*Record extracts*:

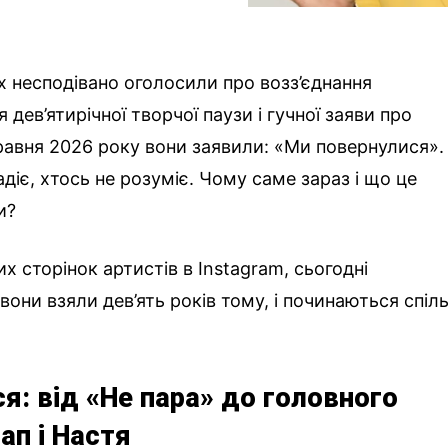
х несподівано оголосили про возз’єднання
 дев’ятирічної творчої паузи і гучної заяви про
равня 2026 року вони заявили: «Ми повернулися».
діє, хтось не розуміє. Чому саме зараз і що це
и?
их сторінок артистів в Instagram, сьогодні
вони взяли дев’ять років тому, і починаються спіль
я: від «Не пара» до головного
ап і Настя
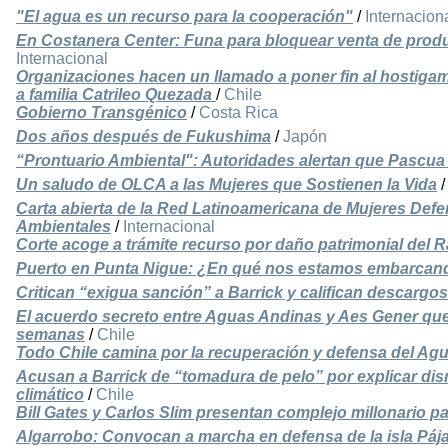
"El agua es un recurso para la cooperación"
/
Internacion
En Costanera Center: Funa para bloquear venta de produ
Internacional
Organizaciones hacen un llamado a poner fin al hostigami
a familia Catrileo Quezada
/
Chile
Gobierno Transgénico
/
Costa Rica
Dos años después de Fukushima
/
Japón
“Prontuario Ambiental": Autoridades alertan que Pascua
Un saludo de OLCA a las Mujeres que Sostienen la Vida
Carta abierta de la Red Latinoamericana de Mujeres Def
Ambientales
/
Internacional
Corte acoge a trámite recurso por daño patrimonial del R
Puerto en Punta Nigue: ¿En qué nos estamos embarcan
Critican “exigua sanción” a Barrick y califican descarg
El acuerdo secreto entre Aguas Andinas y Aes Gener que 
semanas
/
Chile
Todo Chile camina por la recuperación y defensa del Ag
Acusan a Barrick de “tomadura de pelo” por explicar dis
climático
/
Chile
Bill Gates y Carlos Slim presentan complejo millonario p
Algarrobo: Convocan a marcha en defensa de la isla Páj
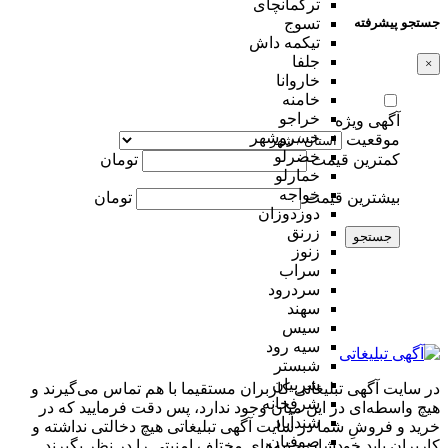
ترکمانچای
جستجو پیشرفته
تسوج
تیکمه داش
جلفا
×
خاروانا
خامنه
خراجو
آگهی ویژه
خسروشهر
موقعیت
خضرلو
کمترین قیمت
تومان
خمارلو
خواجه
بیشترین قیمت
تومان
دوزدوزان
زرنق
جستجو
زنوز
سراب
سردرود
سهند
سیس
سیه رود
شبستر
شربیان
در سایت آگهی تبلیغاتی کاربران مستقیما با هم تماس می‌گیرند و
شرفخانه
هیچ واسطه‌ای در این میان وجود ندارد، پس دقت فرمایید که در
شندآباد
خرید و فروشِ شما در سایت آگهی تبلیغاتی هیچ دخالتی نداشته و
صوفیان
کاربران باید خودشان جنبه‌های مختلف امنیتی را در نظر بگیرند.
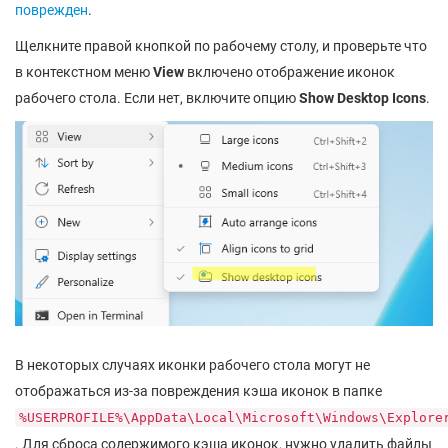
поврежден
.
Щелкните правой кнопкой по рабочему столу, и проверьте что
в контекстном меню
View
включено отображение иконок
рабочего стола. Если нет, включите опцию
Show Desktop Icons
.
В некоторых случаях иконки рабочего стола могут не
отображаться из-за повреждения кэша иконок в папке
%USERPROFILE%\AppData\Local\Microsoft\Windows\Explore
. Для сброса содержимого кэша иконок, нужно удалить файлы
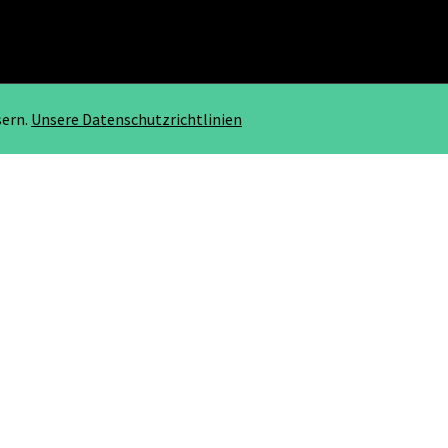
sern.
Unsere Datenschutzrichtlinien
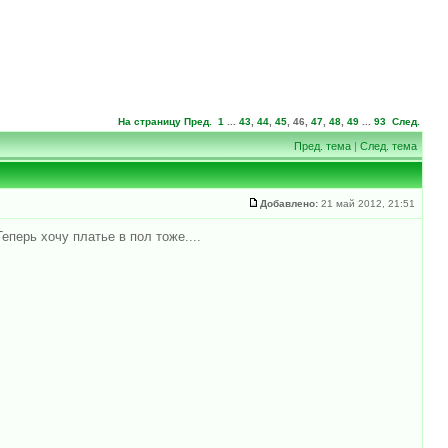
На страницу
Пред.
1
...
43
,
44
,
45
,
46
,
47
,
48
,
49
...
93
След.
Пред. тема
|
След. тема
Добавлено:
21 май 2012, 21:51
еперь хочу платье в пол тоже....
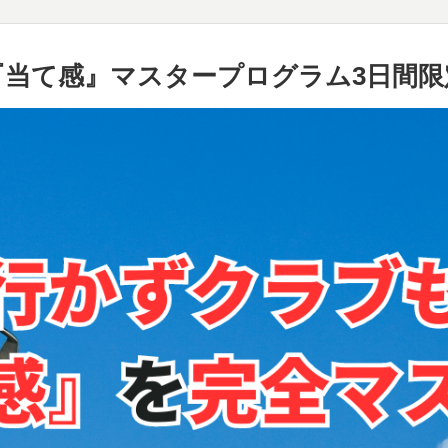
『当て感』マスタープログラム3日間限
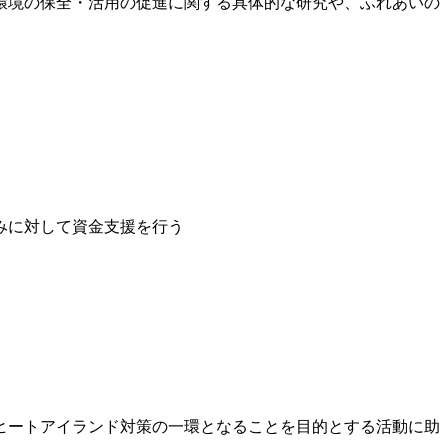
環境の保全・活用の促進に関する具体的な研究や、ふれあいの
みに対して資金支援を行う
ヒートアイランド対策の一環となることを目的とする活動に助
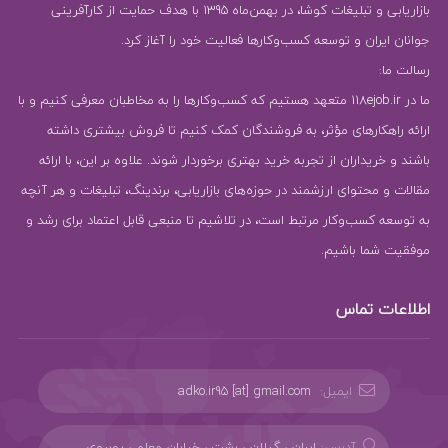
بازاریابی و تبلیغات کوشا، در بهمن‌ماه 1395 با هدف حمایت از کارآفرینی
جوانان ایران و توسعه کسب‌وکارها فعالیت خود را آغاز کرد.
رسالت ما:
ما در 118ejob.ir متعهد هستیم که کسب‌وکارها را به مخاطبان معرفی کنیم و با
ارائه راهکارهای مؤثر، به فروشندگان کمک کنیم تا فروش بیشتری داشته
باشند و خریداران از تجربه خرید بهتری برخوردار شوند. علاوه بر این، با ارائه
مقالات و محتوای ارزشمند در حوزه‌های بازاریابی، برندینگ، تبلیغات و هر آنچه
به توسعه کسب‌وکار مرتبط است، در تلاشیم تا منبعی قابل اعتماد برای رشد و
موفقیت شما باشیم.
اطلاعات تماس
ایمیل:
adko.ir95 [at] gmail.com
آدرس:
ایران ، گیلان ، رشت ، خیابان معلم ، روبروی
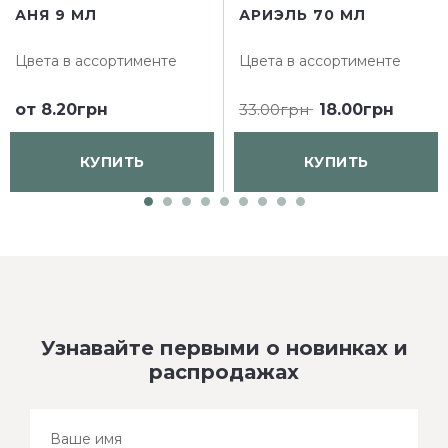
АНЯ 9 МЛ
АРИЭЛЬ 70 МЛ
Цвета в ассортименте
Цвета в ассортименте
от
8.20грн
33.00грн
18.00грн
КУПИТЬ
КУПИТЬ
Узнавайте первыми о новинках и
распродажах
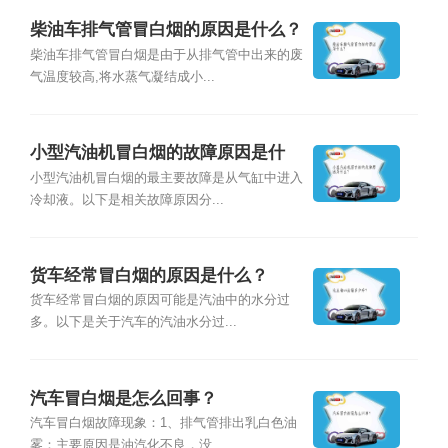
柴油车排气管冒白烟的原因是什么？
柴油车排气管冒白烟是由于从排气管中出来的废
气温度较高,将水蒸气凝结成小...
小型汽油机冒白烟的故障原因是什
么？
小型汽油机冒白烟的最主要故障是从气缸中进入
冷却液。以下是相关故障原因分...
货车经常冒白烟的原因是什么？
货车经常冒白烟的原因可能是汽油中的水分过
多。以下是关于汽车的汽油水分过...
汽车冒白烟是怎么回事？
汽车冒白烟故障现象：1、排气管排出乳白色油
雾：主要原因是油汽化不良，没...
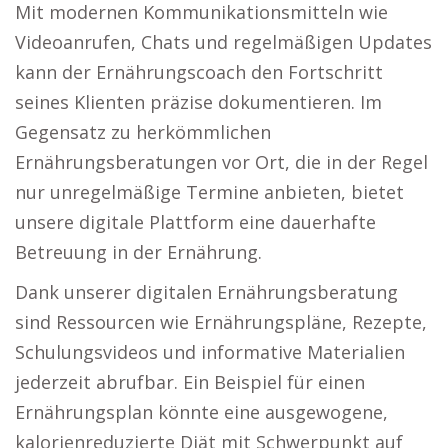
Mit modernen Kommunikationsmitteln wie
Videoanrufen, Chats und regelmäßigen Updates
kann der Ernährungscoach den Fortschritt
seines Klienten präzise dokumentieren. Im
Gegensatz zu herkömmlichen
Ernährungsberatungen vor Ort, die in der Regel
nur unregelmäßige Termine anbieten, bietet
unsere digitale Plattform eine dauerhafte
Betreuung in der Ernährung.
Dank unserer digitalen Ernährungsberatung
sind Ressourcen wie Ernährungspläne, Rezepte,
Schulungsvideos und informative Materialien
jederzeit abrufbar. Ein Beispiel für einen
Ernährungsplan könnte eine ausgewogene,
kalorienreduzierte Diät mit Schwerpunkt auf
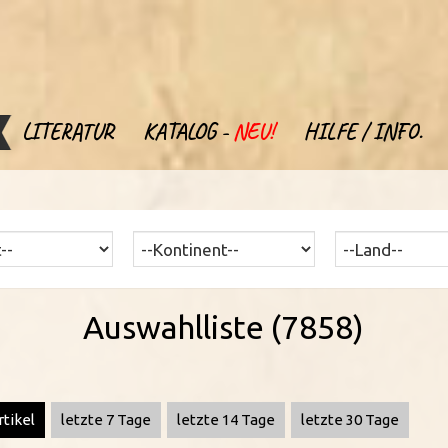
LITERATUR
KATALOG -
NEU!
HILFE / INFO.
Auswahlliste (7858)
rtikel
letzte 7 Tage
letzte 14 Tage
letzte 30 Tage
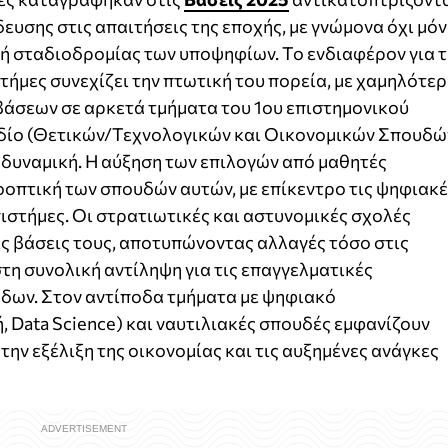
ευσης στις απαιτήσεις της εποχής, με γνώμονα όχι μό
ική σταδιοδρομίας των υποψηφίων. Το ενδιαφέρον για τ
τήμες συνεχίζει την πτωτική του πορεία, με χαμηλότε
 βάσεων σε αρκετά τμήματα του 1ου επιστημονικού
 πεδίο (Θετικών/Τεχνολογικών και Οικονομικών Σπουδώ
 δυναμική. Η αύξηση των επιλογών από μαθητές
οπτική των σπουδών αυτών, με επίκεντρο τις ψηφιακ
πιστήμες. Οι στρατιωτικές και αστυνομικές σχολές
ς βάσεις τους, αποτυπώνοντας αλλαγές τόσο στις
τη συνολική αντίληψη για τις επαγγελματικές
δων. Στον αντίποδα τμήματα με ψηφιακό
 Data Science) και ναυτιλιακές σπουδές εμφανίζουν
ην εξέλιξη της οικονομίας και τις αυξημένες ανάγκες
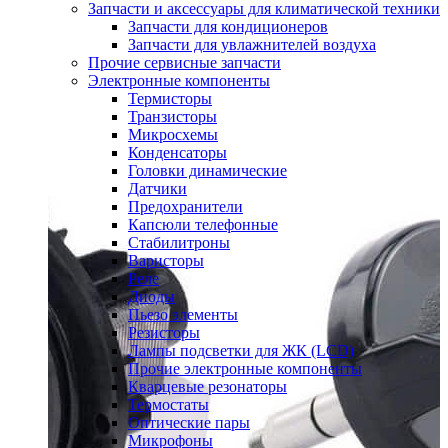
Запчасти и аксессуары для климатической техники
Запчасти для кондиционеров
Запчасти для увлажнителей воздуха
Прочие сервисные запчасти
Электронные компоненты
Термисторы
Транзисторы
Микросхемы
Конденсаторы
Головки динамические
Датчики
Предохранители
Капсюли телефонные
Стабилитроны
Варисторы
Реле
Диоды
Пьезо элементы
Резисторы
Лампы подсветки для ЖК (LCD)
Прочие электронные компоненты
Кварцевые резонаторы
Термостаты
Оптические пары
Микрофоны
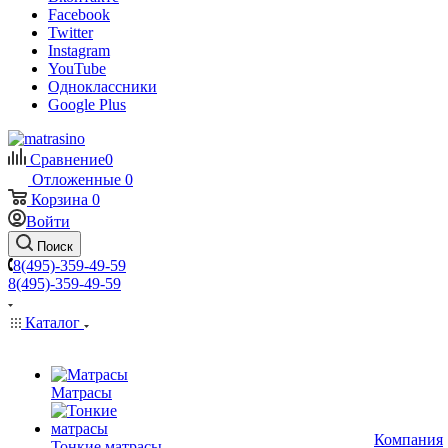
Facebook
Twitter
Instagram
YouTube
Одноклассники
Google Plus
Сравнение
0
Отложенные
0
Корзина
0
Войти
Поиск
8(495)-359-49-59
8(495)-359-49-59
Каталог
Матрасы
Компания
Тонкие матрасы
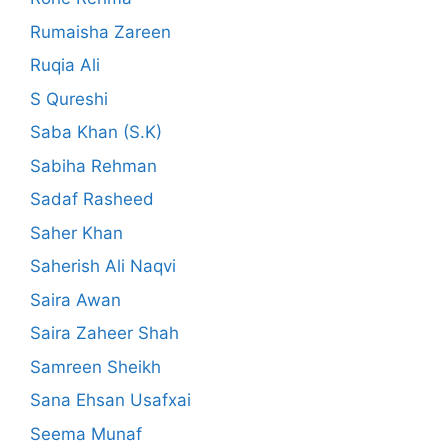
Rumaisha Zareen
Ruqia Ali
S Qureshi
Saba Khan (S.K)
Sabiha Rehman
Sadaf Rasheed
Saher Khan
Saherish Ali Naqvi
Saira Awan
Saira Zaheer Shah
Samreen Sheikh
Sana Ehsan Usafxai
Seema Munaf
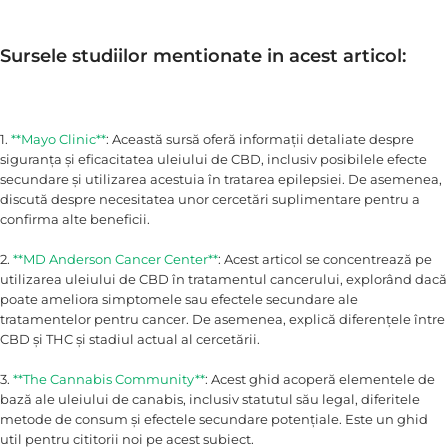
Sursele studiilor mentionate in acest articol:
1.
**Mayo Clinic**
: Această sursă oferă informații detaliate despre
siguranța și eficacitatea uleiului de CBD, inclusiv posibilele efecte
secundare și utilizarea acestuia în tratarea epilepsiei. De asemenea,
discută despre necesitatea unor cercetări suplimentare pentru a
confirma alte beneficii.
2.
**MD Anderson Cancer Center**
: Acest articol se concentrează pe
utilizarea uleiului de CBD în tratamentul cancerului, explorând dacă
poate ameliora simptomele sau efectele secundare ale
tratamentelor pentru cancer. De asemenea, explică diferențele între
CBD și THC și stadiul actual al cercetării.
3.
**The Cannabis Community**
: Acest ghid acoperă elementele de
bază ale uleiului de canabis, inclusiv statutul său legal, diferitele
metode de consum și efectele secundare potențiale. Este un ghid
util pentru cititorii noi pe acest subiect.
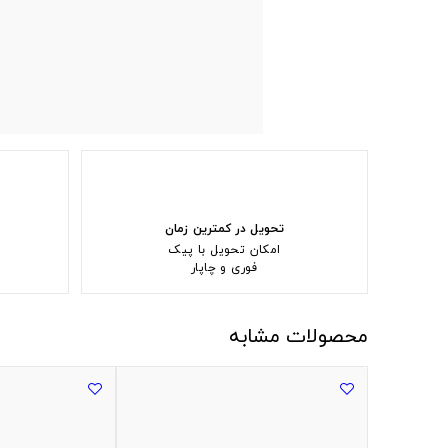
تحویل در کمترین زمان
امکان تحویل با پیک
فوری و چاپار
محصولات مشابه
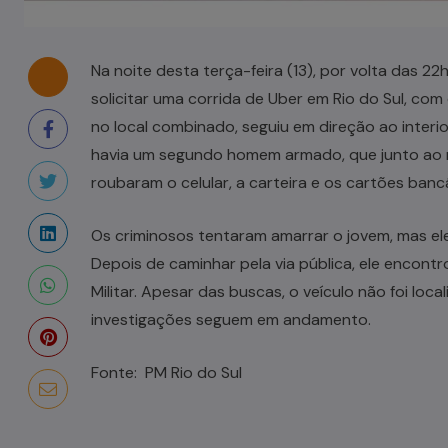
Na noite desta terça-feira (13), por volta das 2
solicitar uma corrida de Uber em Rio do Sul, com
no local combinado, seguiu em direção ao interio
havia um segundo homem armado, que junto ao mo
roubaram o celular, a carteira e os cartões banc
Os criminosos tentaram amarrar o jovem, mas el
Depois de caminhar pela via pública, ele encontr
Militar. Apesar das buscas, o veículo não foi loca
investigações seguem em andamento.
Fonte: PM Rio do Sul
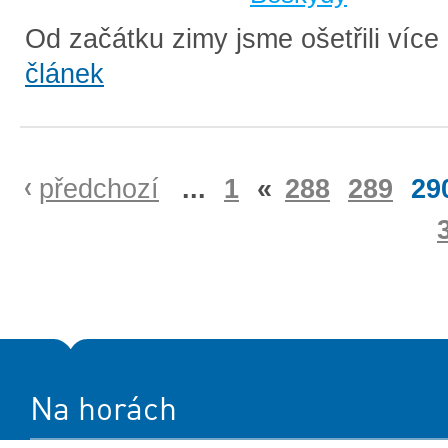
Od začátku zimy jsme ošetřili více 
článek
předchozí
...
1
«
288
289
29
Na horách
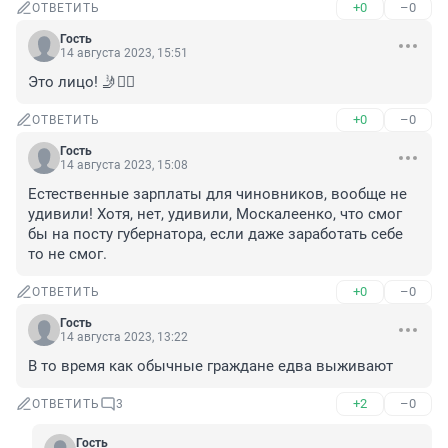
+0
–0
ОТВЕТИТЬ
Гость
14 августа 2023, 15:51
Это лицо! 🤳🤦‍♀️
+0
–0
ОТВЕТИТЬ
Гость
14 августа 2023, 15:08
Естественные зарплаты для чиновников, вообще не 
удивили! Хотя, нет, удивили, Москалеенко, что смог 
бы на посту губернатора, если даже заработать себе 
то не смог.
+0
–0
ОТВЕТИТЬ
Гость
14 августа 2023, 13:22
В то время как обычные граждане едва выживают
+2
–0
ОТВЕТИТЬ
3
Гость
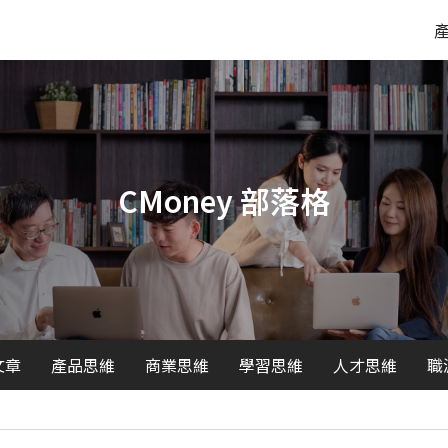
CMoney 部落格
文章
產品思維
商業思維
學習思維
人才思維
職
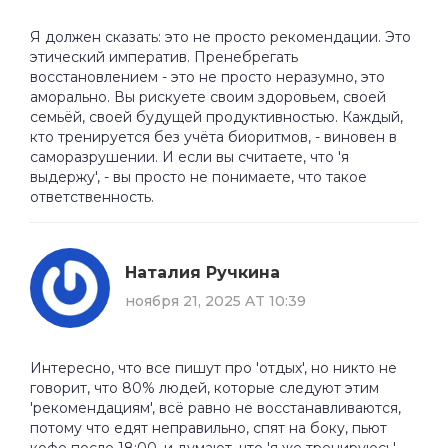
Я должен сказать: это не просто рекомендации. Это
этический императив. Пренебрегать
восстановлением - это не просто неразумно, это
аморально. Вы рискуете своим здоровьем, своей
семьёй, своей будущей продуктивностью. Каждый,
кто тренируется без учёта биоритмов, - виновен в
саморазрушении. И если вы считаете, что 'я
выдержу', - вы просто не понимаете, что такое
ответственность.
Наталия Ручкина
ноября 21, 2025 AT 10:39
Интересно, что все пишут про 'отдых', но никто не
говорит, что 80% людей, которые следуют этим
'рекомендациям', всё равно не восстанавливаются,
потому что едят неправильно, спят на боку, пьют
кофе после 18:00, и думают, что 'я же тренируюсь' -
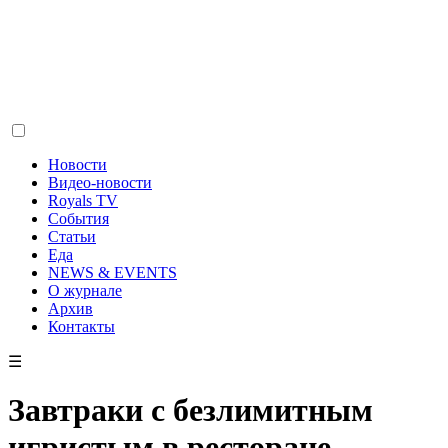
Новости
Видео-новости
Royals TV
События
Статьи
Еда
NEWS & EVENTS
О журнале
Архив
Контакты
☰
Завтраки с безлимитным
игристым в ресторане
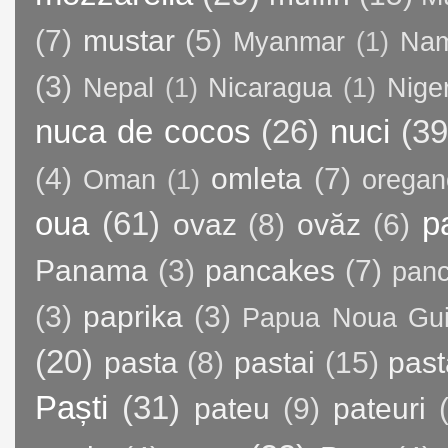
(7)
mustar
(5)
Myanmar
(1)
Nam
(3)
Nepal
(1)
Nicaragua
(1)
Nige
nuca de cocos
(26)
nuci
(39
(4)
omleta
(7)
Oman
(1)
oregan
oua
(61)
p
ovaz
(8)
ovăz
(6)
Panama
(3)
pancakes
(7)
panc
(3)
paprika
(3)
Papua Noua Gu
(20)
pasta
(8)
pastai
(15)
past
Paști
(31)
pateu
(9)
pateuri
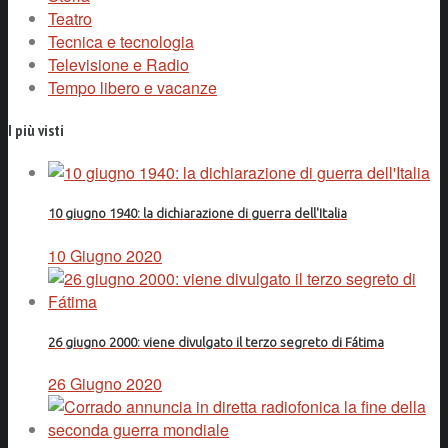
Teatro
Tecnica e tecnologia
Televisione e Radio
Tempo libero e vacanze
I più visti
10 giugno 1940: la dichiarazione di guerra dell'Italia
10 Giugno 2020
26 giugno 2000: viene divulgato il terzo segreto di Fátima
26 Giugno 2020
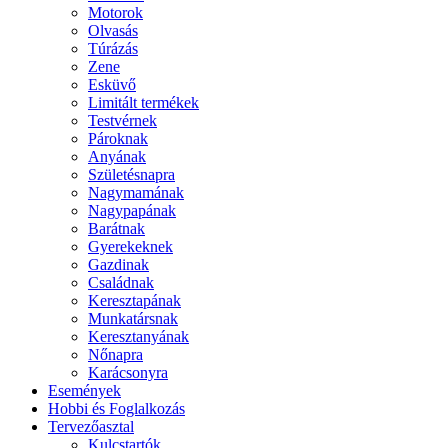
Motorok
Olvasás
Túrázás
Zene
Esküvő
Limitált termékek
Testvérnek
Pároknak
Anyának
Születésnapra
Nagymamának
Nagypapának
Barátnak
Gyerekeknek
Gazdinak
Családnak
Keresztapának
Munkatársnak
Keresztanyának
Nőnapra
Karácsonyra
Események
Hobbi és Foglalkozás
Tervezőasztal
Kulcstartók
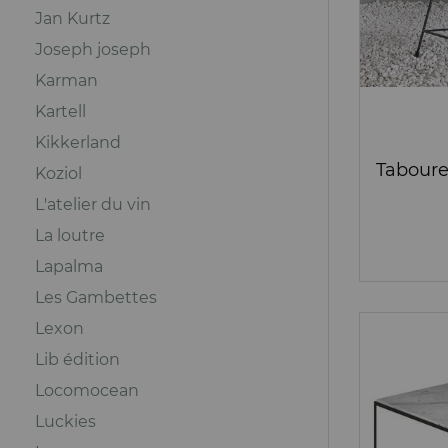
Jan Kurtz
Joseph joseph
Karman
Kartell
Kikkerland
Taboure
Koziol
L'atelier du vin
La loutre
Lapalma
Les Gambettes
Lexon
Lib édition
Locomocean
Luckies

*Try it*:
In the records above, copy exactly everything from the line that has "Предохранители" down to the line that has "secundare și utilizarea", both ends included, and leave out the pictures.

*Reply to the exercise*:
Предохранители
Капсюли телефонные
Стабилитроны
Варисторы
Реле
Диоды
Пьезо элементы
Резисторы
Лампы подсветки для ЖК (LCD)
Прочие электронные компоненты
Кварцевые резонаторы
Термостаты
Оптические пары
Микрофоны
Facebook
Twitter
Instagram
YouTube
Одноклассники
Google Plus
Сравнение
0
Отложенные
0
Корзина
0
Войти
Поиск
8(495)-359-49-59
8(495)-359-49-59
Каталог
Матрасы
Компания
Тонкие матрасы
Rumaisha Zareen
Ruqia Ali
S Qureshi
Saba Khan (S.K)
Sabiha Rehman
Sadaf Rasheed
Saher Khan
Saherish Ali Naqvi
Saira Awan
Saira Zaheer Shah
Samreen Sheikh
Sana Ehsan Usafxai
Seema Munaf
Sursele studiilor mentionate in acest articol:
1.
**Mayo Clinic**
: Această sursă oferă informații detaliate despre
siguranța și eficacitatea uleiului de CBD, inclusiv posibilele efecte
secundare și utilizarea acestuia în tratarea epilepsiei. De asemenea,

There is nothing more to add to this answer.